Meetup, the popular online service for organizing and joining in groups based around shared interests, is today expanding beyond the consumer crowd for the first time with the debut of a new product aimed at businesses. Called Meetup Pro, larger organizations and corporations can take advantage of Meetup’s platform for managing a network of Meetup chapters spanning locations, while also tapping into a suite of business-level tools that will help them better understand and connect with their online communities.
Meetup today has over 21 million members and hosts over 200,000 groups, and while many are led by individuals, larger organizations have been on the platform for years, too. However, their participation, until today, was more informal. Now, with the debut of Meetup Pro, the company wants to respond to the feedback and input these customers provided in terms of what they wanted to see Meetup offer organizations that wanted to use the platform to better manage their numerous events.
With the new service, organizations can launch and manage their Meetups in cities around the world using a single, centralized account, and visualize their Meetup activity on a responsive webpage that shows the community as well as who’s hosting their next Meetup.
Explains Fiona Spruill, VP of Product at Meetup, Meetup Pro will allow organizations the ability to increase engagement with their members or customers, which Spruill says can then help to “increase sales, encourage more visits to a store or help spread the word about their products.”
The product has been in beta testing with a number of customers who will now be moving over to the increased functionality as of today.
“Tech companies including Salesforce and Docker are some of the earliest adopters because they’re familiar with our platform, and their users are already active on Meetup,” notes Spruill, detailing the sorts of companies that would take advantage of the new service. “But it’s not just tech companies. Many other businesses see an opportunity to create communities by bringing people together to talk in real life, to form friendships and to do fun things together,” she says.

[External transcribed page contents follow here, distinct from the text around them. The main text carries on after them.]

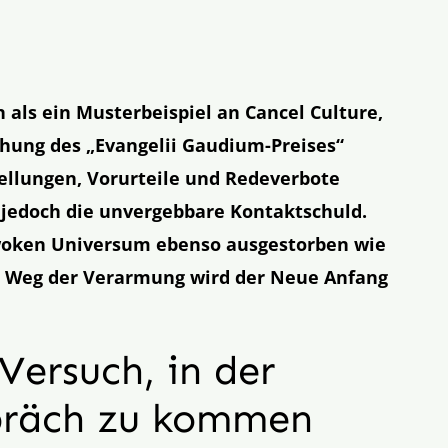
 als ein Musterbeispiel an Cancel Culture,
ihung des „Evangelii Gaudium-Preises“
tellungen, Vorurteile und Redeverbote
t jedoch die unvergebbare Kontaktschuld.
m woken Universum ebenso ausgestorben wie
n Weg der Verarmung wird der Neue Anfang
Versuch, in der
spräch zu kommen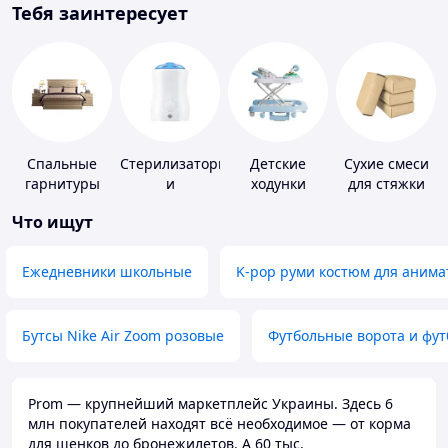
Тебя заинтересует
Спальные
Стерилизаторы
Детские
Сухие смеси
гарнитуры
и
ходунки
для стяжки
подогреватели
пола
Что ищут
для детского
питания
Ежедневники школьные
K-pop руми костюм для анима
Бутсы Nike Air Zoom розовые
Футбольные ворота и фу
Prom — крупнейший маркетплейс Украины. Здесь 6
млн покупателей находят всё необходимое — от корма
для щенков до бронежилетов. А 60 тыс.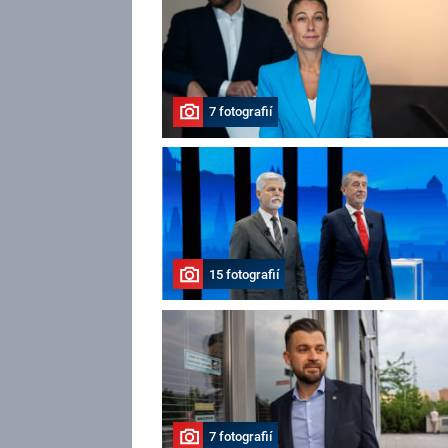
7 fotografií
15 fotografií
7 fotografií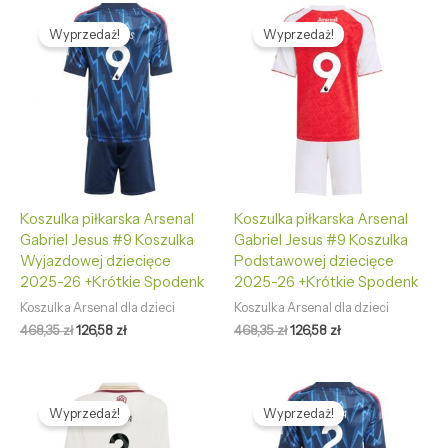
Pierwotna
Aktualna
Pierwotna
Aktualna
cena
cena
cena
cena
Wyprzedaż!
Wyprzedaż!
wynosiła:
wynosi:
wynosiła:
wynosi:
468,35 zł.
126,58 zł.
468,35 zł.
126,58 zł.
Koszulka piłkarska Arsenal
Koszulka piłkarska Arsenal
Gabriel Jesus #9 Koszulka
Gabriel Jesus #9 Koszulka
Wyjazdowej dziecięce
Podstawowej dziecięce
2025-26 +Krótkie Spodenk
2025-26 +Krótkie Spodenk
Koszulka Arsenal dla dzieci
Koszulka Arsenal dla dzieci
468,35
zł
126,58
zł
468,35
zł
126,58
zł
Pierwotna
Aktualna
Pierwotna
Aktualna
cena
cena
cena
cena
Wyprzedaż!
Wyprzedaż!
wynosiła:
wynosi:
wynosiła:
wynosi:
468,35 zł.
126,58 zł.
468,35 zł.
126,58 zł.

“For example, Performance Bicycle is a franchise of bike shops that organizes local biking Meetups that leave from their stores. Girl Develop It is an organization that was spawned on Meetup. It started as a single Meetup to teach women to code, and now has grown to include 47 locations around the country,” Spruill adds.

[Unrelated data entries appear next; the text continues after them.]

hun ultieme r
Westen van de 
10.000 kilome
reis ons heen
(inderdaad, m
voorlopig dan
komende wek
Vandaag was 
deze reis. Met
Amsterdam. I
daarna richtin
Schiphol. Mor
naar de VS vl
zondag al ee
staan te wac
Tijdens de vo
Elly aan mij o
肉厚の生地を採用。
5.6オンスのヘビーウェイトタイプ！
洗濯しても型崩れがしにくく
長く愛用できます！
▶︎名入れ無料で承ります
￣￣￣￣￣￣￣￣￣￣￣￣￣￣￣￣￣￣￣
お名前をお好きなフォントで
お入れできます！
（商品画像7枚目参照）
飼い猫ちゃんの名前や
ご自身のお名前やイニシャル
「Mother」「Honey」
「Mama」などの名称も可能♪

While the service is still a bit bares bones at launch, Meetup Pro is soon expanding to include a suite of business tools including analytics and reporting that will enable groups to visualize key network metrics based on member engagement and activity, plus tools that let the organization communicate with local leaders and share news, offer support and gather feedback.
Organizations will also be able to manage their membership lists more easily with the new product by sorting member information based on things like activity level. This can help them target more involved members when sending out communications, as well as connect with those more casual followers and turn them into engaged users. And organizations will be able to drill down and view individual member profiles.
While Meetup’s current plans for consumers start at $9.99 per month and go up to $39.99 based on the number of members, organizers and access to other tools, Meetup Pro pricing (TBD) will be based on how many Meetup groups an organization launches. Businesses can try the product for free with a limited number of groups in order to test the service.
The move comes at a time when Meetup is challenged on the consumer side of its business, where free alternatives like Facebook Groups have grown more popular as a way to host and manage small groups – like study groups, book clubs, mom groups, clubs for outdoor activity enthusiasts and more. By expanding into the business arena with specialized tools, Meetup has the chance to grow its user base and its revenue further.